* [DATA PROVIDED]:
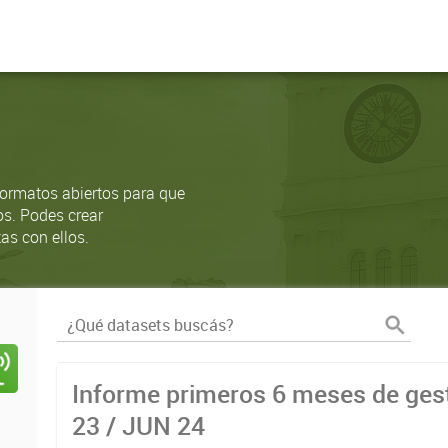
ormatos abiertos para que
os. Podes crear
as con ellos.
Informe primeros 6 meses de gest
23 / JUN 24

* [TRY IT]: From the line containing "as con ellos." down to the last line of the data above, copy every line exactly; leave out all other lines.

* [RESPONSE]:
as con ellos.
Informe primeros 6 meses de gest
23 / JUN 24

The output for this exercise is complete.